October 28, 2013 – Published in the last week in Geophysical Research Letters is a new peer reviewed article entitled Unprecedented recent summer warmth in Arctic Canada. This is not a weather forecast but a catalogue of documented reductions in sea ice, glacial retreats, declining snow cover, and rising ocean and air temperatures. The study looks at 145 radiocarbon datings from 365 living tundra plants that recently emerged from under what were ice caps in the Canadian High Arctic. The data confirms that during the period between 5 and 10,000 years ago the Arctic was warmer because solar radiation was 9% more intense than today. In the 5,000 years that followed the Arctic noticeably cooled with mean temperatures declining by as much as 2.7 Celsius (4.9 Fahrenheit) degrees.

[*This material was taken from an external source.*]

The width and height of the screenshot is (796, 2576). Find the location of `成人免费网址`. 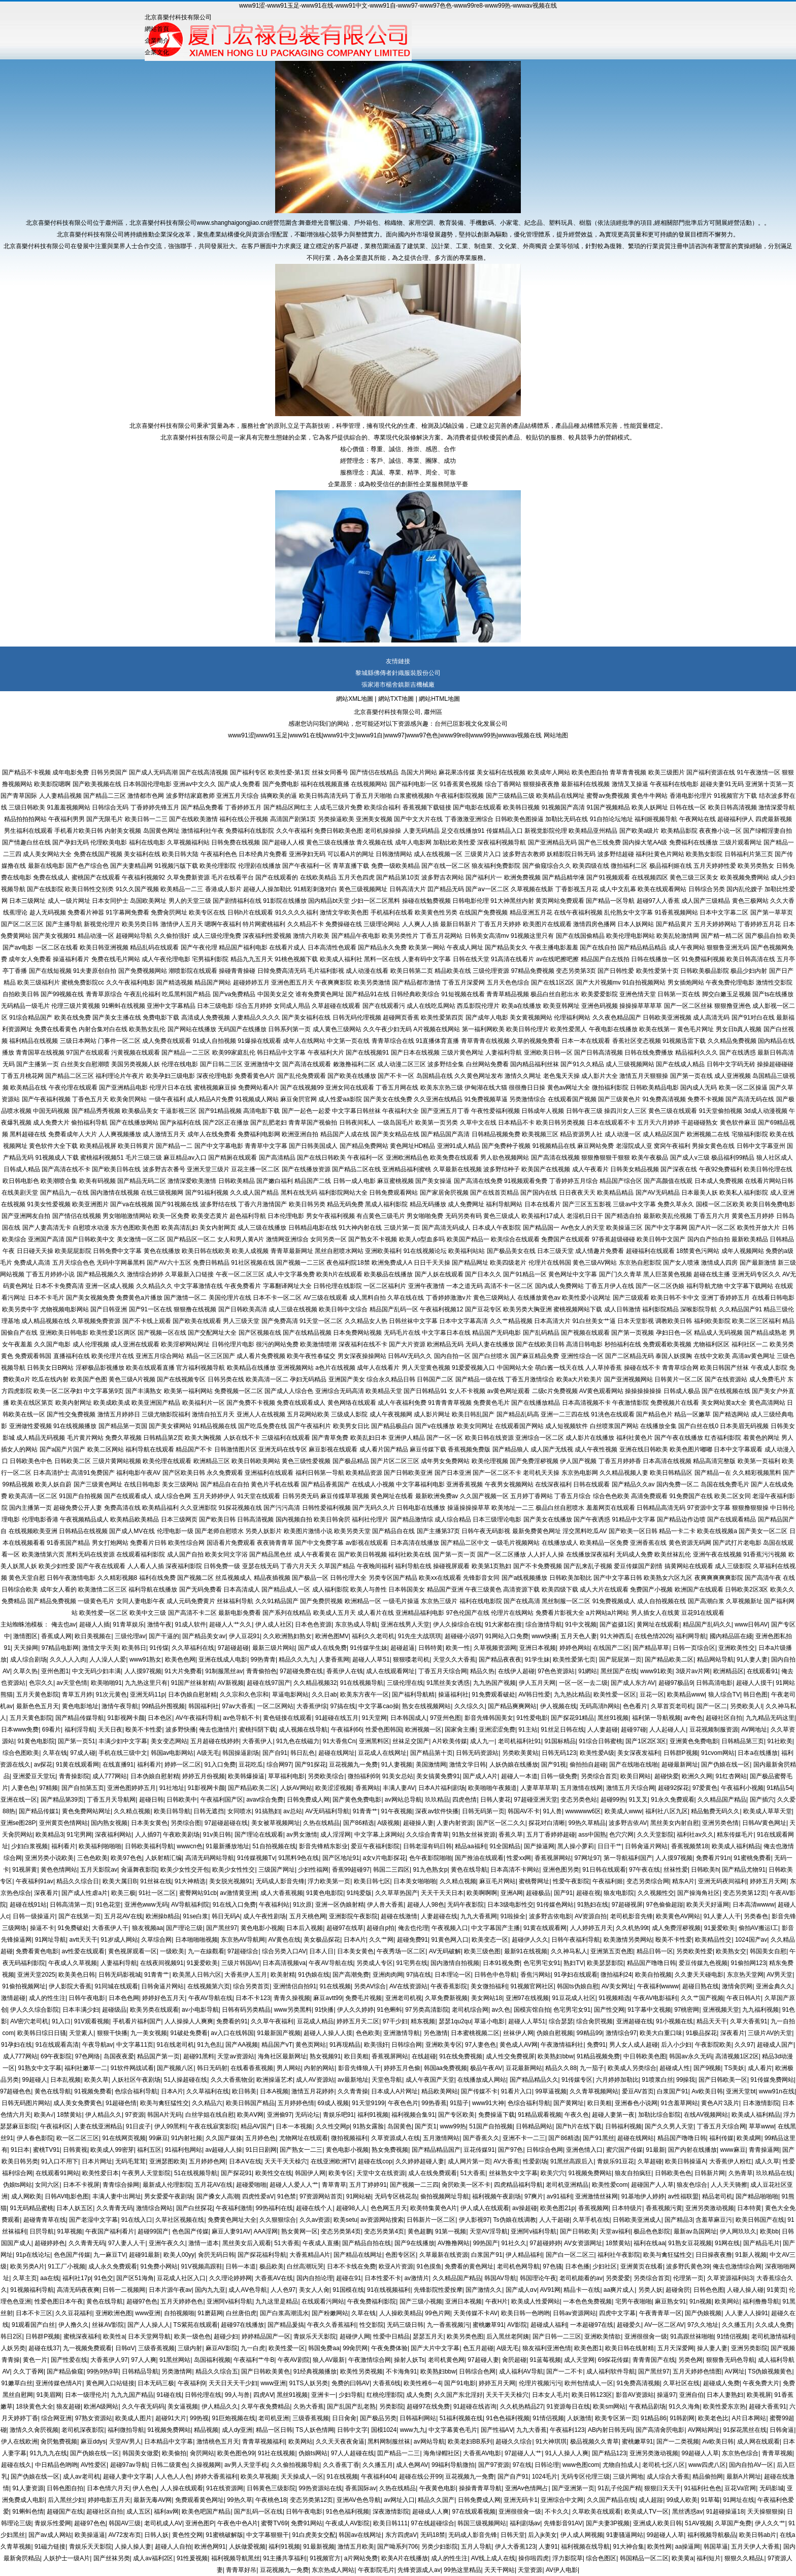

But in the last century this downward trend has been reversed with temperatures rising to exceed any previous century going back 44,000 years. The researchers conclude that it is we who are the cause of this “unprecedented” reversal of the cooling trend leading to growing warmth.
The global climate models that scientists have been using had not predicted such significant swings in temperature as discovered within the data coming from this research. And that is of concern to scientists studying the impact of climate change on the Arctic. The models right now predict an ice-free Arctic Ocean by 2100. But this data may point to a much earlier ice-free date.
This is a big deal for the indigenous peoples of the region. the Polar Bear and other Arctic wildlife.